### Records:
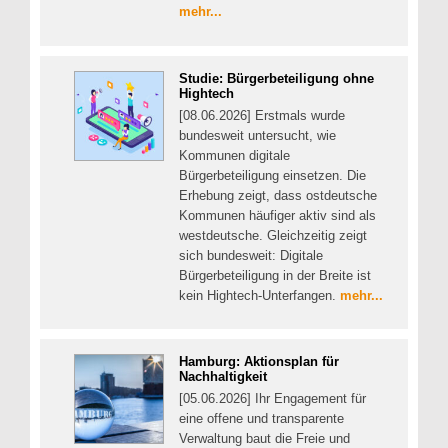
mehr...
Studie: Bürgerbeteiligung ohne
Hightech
[08.06.2026] Erstmals wurde
bundesweit untersucht, wie
Kommunen digitale
Bürgerbeteiligung einsetzen. Die
Erhebung zeigt, dass ostdeutsche
Kommunen häufiger aktiv sind als
westdeutsche. Gleichzeitig zeigt
sich bundesweit: Digitale
Bürgerbeteiligung in der Breite ist
kein Hightech-Unterfangen.
mehr...
Hamburg: Aktionsplan für
Nachhaltigkeit
[05.06.2026] Ihr Engagement für
eine offene und transparente
Verwaltung baut die Freie und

### Exercise aim:
Copy out every line of the material above that mentions the word "Hightech".

### Result of the task:
Hightech
kein Hightech-Unterfangen.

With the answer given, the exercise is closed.